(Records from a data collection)
:::

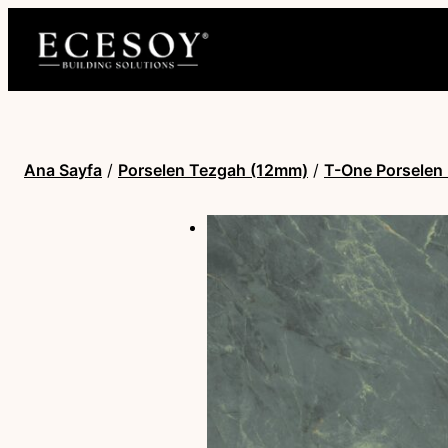
Ana Sayfa
/
Porselen Tezgah (12mm)
/
T-One Porselen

:::

Problem description —
Going through the entries above, count the lines that include "Porselen" and state only the result.

Reply —
2